[Collected data]
++++++++++++++++++++

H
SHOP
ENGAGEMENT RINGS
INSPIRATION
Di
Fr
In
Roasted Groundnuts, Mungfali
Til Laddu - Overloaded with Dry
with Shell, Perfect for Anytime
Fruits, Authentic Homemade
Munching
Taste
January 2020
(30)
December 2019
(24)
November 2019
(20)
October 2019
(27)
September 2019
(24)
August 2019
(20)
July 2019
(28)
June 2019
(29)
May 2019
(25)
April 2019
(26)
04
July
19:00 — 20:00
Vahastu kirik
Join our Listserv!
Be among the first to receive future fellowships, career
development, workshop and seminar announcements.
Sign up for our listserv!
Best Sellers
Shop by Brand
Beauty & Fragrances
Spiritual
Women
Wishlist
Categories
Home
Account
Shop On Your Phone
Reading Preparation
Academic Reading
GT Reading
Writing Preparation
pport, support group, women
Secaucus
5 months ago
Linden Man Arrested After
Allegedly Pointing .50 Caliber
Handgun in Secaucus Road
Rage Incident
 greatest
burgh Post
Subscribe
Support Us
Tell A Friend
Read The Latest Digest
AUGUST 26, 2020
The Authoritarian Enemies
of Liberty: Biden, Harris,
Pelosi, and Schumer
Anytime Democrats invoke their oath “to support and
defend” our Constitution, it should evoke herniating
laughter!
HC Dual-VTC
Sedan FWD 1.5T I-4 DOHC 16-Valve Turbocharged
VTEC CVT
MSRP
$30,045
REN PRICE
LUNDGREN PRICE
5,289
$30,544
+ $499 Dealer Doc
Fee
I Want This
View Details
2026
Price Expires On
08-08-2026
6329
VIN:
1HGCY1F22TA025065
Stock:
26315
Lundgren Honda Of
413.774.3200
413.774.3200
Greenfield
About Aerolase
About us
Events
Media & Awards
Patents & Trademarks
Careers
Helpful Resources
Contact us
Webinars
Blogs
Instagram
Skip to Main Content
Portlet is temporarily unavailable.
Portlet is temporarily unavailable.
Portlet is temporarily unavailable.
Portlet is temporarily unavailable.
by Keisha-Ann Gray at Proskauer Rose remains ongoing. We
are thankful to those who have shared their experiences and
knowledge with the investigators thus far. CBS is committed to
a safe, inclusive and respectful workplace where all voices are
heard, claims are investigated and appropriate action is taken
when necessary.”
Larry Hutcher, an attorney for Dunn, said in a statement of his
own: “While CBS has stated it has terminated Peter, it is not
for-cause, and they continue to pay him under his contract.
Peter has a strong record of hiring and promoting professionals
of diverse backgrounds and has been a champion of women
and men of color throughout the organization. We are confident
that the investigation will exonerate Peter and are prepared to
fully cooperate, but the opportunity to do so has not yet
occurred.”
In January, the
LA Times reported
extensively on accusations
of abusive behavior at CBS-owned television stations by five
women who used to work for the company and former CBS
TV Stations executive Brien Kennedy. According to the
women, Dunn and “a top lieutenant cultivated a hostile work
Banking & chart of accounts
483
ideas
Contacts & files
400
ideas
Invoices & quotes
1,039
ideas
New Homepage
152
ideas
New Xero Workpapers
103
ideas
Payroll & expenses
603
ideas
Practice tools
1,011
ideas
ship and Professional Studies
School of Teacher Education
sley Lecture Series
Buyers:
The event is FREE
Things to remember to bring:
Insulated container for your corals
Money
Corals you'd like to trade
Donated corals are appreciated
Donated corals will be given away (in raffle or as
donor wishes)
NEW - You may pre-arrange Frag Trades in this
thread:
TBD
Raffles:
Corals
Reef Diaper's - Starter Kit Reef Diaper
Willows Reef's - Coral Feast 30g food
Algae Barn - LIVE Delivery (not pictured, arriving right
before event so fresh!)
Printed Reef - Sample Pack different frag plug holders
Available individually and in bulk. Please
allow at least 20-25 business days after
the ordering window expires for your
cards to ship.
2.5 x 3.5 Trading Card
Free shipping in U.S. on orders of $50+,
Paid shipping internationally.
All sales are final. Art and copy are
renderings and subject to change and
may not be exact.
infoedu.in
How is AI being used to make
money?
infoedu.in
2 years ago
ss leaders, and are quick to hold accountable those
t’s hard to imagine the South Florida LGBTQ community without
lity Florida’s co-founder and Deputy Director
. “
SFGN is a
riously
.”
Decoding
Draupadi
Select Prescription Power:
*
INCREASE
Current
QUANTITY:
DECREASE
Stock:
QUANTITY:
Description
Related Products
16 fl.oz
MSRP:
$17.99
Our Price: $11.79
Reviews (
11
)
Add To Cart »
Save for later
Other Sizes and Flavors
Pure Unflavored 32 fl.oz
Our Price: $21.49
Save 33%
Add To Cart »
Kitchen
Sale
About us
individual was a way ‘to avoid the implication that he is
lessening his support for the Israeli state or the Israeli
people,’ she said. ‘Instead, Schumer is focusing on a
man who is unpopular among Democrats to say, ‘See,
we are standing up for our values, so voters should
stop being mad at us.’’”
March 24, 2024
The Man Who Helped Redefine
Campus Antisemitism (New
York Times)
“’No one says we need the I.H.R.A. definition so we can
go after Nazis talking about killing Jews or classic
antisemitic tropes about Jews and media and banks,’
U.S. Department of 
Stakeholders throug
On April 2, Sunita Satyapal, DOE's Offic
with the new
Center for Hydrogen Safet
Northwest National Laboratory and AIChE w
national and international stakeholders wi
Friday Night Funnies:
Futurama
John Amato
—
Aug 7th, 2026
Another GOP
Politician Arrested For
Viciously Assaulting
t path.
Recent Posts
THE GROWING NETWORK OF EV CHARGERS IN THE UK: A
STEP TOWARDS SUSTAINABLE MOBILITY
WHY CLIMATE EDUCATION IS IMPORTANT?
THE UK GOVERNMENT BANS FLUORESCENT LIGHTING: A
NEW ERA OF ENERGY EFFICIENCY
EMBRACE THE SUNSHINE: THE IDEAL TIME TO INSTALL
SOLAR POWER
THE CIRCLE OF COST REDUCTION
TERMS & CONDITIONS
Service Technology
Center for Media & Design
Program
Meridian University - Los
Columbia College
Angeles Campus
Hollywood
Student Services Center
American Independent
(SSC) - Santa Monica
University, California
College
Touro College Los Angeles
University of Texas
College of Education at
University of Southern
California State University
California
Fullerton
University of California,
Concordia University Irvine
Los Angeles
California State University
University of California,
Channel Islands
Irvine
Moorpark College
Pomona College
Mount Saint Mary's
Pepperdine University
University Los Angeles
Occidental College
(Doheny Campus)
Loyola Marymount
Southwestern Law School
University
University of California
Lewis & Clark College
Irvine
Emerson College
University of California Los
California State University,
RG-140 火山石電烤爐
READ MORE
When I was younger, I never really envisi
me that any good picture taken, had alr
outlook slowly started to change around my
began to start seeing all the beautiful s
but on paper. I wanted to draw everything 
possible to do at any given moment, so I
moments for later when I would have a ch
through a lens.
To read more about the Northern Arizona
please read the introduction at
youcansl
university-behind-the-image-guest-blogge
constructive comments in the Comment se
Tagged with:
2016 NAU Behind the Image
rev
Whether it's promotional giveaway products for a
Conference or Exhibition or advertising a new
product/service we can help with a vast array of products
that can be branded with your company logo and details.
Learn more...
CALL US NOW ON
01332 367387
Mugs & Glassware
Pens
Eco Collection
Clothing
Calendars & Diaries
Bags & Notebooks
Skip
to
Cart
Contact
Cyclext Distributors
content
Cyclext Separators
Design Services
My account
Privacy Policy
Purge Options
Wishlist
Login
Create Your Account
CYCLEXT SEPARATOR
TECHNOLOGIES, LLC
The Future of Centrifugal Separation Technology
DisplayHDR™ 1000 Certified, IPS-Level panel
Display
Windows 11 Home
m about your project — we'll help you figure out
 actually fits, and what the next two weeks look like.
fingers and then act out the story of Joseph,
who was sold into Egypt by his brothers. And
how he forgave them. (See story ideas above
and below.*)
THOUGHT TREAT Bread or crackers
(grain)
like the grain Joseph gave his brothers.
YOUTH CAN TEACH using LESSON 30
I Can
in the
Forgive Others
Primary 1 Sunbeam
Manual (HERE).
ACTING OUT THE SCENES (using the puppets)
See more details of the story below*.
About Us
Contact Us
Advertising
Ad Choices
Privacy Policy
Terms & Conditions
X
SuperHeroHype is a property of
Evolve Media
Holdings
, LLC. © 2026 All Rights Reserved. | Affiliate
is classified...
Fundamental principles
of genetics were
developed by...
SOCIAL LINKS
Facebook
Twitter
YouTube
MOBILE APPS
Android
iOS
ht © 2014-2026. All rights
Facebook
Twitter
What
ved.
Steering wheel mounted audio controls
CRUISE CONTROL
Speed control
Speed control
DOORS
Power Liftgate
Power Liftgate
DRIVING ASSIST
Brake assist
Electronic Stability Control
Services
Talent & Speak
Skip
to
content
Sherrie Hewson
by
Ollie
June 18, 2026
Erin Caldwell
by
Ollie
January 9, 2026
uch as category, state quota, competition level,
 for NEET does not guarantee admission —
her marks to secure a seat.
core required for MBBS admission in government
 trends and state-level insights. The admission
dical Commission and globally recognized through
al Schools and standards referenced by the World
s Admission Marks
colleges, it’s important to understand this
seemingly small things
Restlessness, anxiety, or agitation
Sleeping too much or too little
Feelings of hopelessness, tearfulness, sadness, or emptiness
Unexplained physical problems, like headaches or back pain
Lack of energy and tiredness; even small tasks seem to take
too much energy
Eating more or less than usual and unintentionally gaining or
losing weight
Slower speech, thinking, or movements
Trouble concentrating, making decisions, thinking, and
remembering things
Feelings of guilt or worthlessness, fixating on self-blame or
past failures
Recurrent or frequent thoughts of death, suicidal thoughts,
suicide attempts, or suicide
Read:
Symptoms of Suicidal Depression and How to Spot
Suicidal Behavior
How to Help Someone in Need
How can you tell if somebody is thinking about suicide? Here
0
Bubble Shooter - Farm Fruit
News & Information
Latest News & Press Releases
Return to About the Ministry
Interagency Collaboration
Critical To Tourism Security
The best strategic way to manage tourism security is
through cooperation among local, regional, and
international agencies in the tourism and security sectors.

++++++++++++++++++++

### The problem
From the records above, quote only the lines running from the line with "2016 NAU Behind the Image" to the line with "ACTING OUT THE SCENES (using the puppets)", both lines included.

### Response area
2016 NAU Behind the Image
rev
Whether it's promotional giveaway products for a
Conference or Exhibition or advertising a new
product/service we can help with a vast array of products
that can be branded with your company logo and details.
Learn more...
CALL US NOW ON
01332 367387
Mugs & Glassware
Pens
Eco Collection
Clothing
Calendars & Diaries
Bags & Notebooks
Skip
to
Cart
Contact
Cyclext Distributors
content
Cyclext Separators
Design Services
My account
Privacy Policy
Purge Options
Wishlist
Login
Create Your Account
CYCLEXT SEPARATOR
TECHNOLOGIES, LLC
The Future of Centrifugal Separation Technology
DisplayHDR™ 1000 Certified, IPS-Level panel
Display
Windows 11 Home
m about your project — we'll help you figure out
 actually fits, and what the next two weeks look like.
fingers and then act out the story of Joseph,
who was sold into Egypt by his brothers. And
how he forgave them. (See story ideas above
and below.*)
THOUGHT TREAT Bread or crackers
(grain)
like the grain Joseph gave his brothers.
YOUTH CAN TEACH using LESSON 30
I Can
in the
Forgive Others
Primary 1 Sunbeam
Manual (HERE).
ACTING OUT THE SCENES (using the puppets)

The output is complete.